State laws vary in requirements from three to 30 years. Accreditation agencies have not mandated specific retention periods for medical records but advise following state laws and regulations. The following recommendations are general and may be pre-empted by your state guidelines.
- Medical records should be retained in the center in their original form for a minimum of one year. Following review by your performance improvement committee and approval by the governing body, medical records that have had no activity for one year may be removed from the ambulatory surgery center’s in-house files for placement on electronic media or stored in a contracted offsite storage facility with provisions for strict maintenance of confidentiality and prompt retrieval of records on demand. Properly investigate off-site storage facilities and their processes prior to sending medical records to determine their ability to meet HIPAA confidentiality requirements.
- Only complete medical records should be stored off-site or on electronic media (electronic medical records). Medical records stored on electronic media may be stored on or off-site but are under the same confidentiality and safe storage constraints as medical record charts.
- For the adult patient, medical records should be retained as original records or on electronic storage media for 10 years after the most recent patient usage or death, in absence of any legal considerations or state regulations requiring a longer period of retention.
- For the minor patient, medical records should be retained as original records or on electronic storage media for 10 years after reaching majority or death, in absence of any legal considerations or state regulations requiring a longer period of retention.
- For the patient with mental disability, medical records should be retained as original records or on electronic storage media indefinitely or for 10 years after the death of the patient, or if a minor, majority plus 10 years or for 10 years after the death of the patient, in absence of any legal considerations or state regulations requiring a longer period of retention.
- For deceased patients, medical records should be retained as original records or on electronic storage media long enough for the probate of the estate to close, usually five years.

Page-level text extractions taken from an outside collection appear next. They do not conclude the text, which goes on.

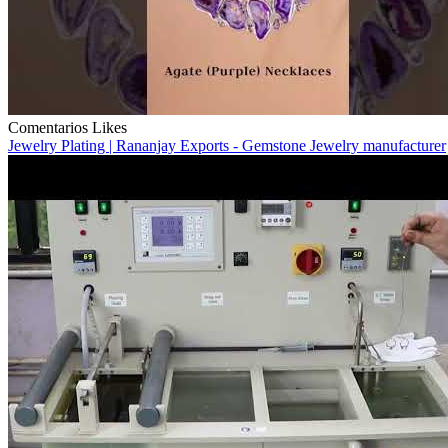
Comentarios
Likes
Jewelry Plating | Rananjay Exports - Gemstone Jewelry manufacturer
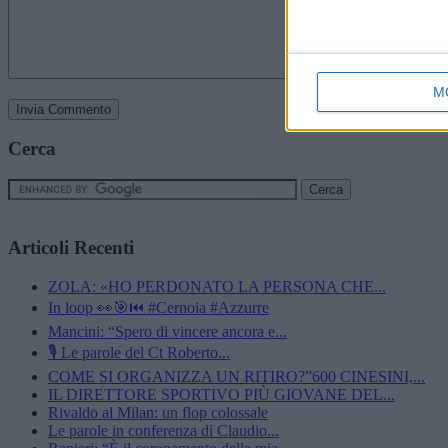
M
Cerca
Articoli Recenti
ZOLA: «HO PERDONATO LA PERSONA CHE...
In loop 👀🎯⏮️ #Cernoia #Azzurre
Mancini: “Spero di vincere ancora e...
🎙️ Le parole del Ct Roberto...
COME SI ORGANIZZA UN RITIRO?”600 CINESINI,...
IL DIRETTORE SPORTIVO PIÙ GIOVANE DEL...
Rivaldo al Milan: un flop colossale
Le parole in conferenza di Claudio...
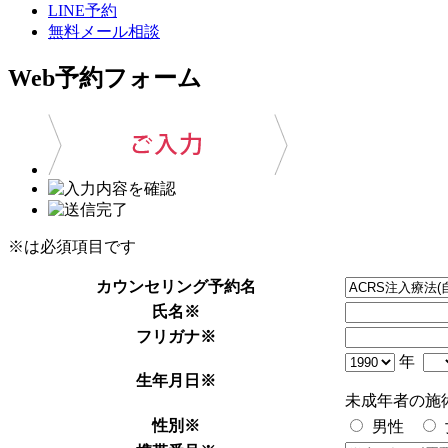
LINE予約
無料メール相談
Web予約フォーム
※は必須項目です
カウンセリング予約名
氏名
※
フリガナ
※
年
生年月日
※
未成年者の施
性別
※
男性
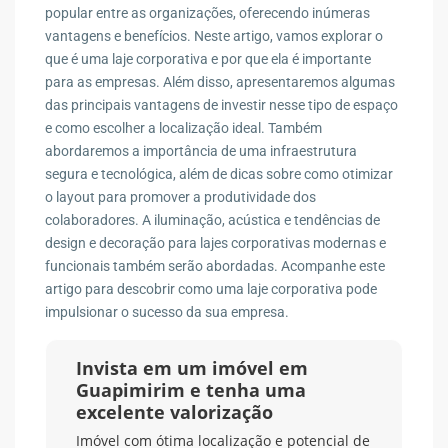
popular entre as organizações, oferecendo inúmeras
vantagens e benefícios. Neste artigo, vamos explorar o
que é uma laje corporativa e por que ela é importante
para as empresas. Além disso, apresentaremos algumas
das principais vantagens de investir nesse tipo de espaço
e como escolher a localização ideal. Também
abordaremos a importância de uma infraestrutura
segura e tecnológica, além de dicas sobre como otimizar
o layout para promover a produtividade dos
colaboradores. A iluminação, acústica e tendências de
design e decoração para lajes corporativas modernas e
funcionais também serão abordadas. Acompanhe este
artigo para descobrir como uma laje corporativa pode
impulsionar o sucesso da sua empresa.
Invista em um imóvel em
Guapimirim e tenha uma
excelente valorização
Imóvel com ótima localização e potencial de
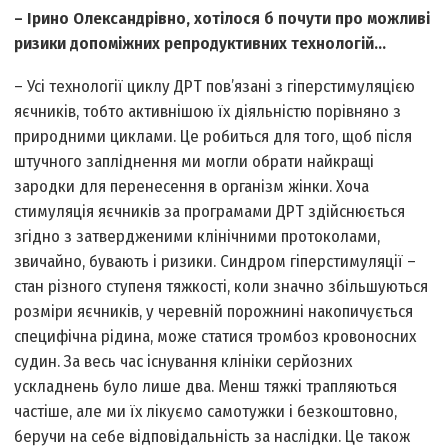
– Ірино Олександрівно, хотілося б почути про можливі
ризики допоміжних репродуктивних технологій…
– Усі технології циклу ДРТ пов’язані з гіперстимуляцією
яєчників, тобто активнішою їх діяльністю порівняно з
природними циклами. Це робиться для того, щоб після
штучного запліднення ми могли обрати найкращі
зародки для перенесення в організм жінки. Хоча
стимуляція яєчників за програмами ДРТ здійснюється
згідно з затвердженими клінічними протоколами,
звичайно, бувають і ризики. Синдром гіперстимуляції –
стан різного ступеня тяжкості, коли значно збільшуються
розміри яєчників, у черевній порожнині накопичується
специфічна рідина, може статися тромбоз кровоносних
судин. За весь час існування клініки серйозних
ускладнень було лише два. Менш тяжкі трапляються
частіше, але ми їх лікуємо самотужки і безкоштовно,
беручи на себе відповідальність за наслідки. Це також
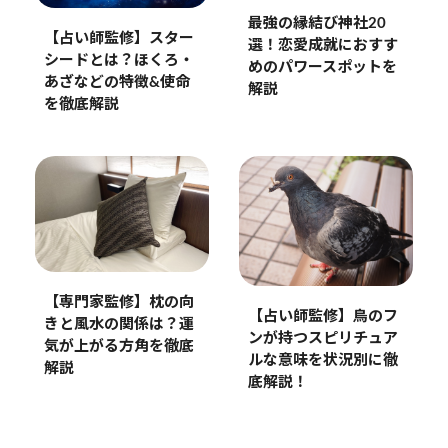
最強の縁結び神社20
【占い師監修】スター
選！恋愛成就におすす
シードとは？ほくろ・
めのパワースポットを
あざなどの特徴&使命
解説
を徹底解説
【専門家監修】枕の向
【占い師監修】鳥のフ
きと風水の関係は？運
ンが持つスピリチュア
気が上がる方角を徹底
ルな意味を状況別に徹
解説
底解説！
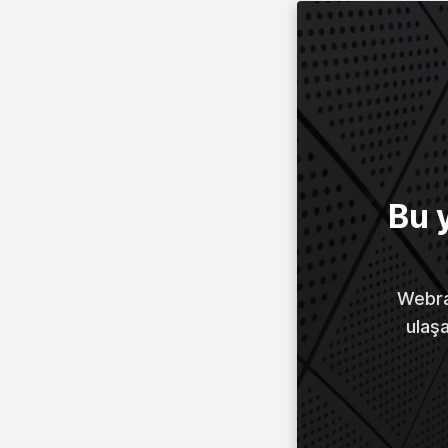
Bu 
Webraz
ulaş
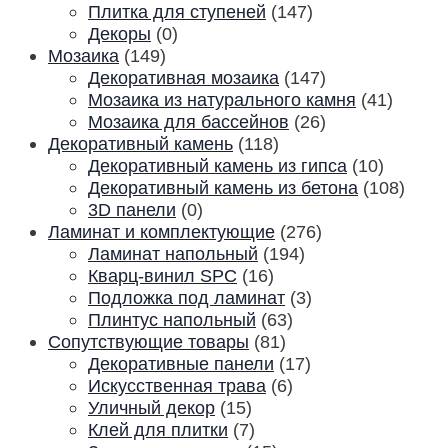
Плитка для ступеней
(147)
Декоры
(0)
Мозаика
(149)
Декоративная мозаика
(147)
Мозаика из натурального камня
(41)
Мозаика для бассейнов
(26)
Декоративный камень
(118)
Декоративный камень из гипса
(10)
Декоративный камень из бетона
(108)
3D панели
(0)
Ламинат и комплектующие
(276)
Ламинат напольный
(194)
Кварц-винил SPC
(16)
Подложка под ламинат
(3)
Плинтус напольный
(63)
Сопутствующие товары
(81)
Декоративные панели
(17)
Искусственная трава
(6)
Уличный декор
(15)
Клей для плитки
(7)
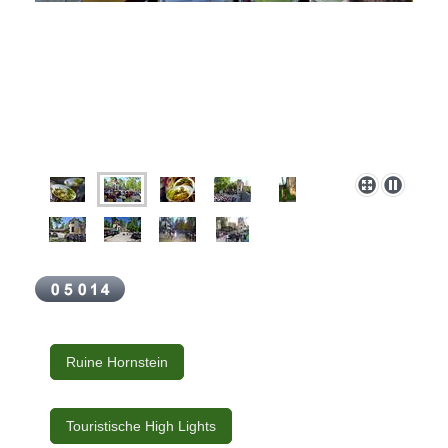
Ruine Hornstein
Touristische High Lights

- All records that have been the subject of an incident that could lead to litigation and all records that have been requested by an attorney or administrative agency should be excepted from the general retention policy.
These records should not be destroyed until the matter is fully resolved and only with the advice of your center’s attorney.
After the record retention requirements as described above are met, records may be destroyed, unless specifically prohibited by statute, ordinance, regulation, or law. The ASC should retain indefinitely the following basic information on destroyed records:
- Patient’s name, address, social security number, birth date
- Dates of admission and discharge
- Names of responsible physician(s)
- Records of diagnoses
- Records of operations
- Surgical procedure reports
- Pathology reports
- Discharge summaries
Retention of medical records may be for longer periods of time than those stated above if requested in writing by one of the following:
- An attending or consultant physician of the patient
- The patient or someone acting legally in his/her behalf
- Legal counsel for a party having an interest affected by the patient medical records
Logs and registers (i.e. surgical procedure, pathology, laboratory logs, etc.) should be maintained permanently in their original form.
1. Paper Medical Records Record destruction should be performed by a contracted company with the ability to strictly maintain the confidentiality of the record. The company must provide proof of record destruction.
2. Electronic Medical Records Before you dispose, recycle, or donate any magnetic computer media, including floppy disks, hard drives, tapes, etc., the media must be wiped. Reformatting or deleting data is not enough. There is technology available that can rebuild file structures and recover deleted data. This can be accomplished in one of two ways:
- Degaussing using a strong magnetic field to scramble the media
- Zeroization: a process where you write zeros, or anything else, over the entire media record area Alternatively, you can destroy electronic media by:
- Drilling holes in disk packs or other physical destruction of the media.
- Dousing disk packs with any kind of cola.
The acid in the cola will dissolve the data.
Your center should have written policies and procedures regarding medical records retention, storage, and destruction. All members of your staff should be aware of these rules and assure that they are followed on a consistent basis. By instituting and enforcing these policies and procedures, your center ensures consistency in security measures and leaves no opportunity for breaches of confidentiality.
Caryl A. Serbin, RN, BSN, LHRM, is president and founder of Surgery Consultants of America, Inc. and Surgery Center Billing, LLC.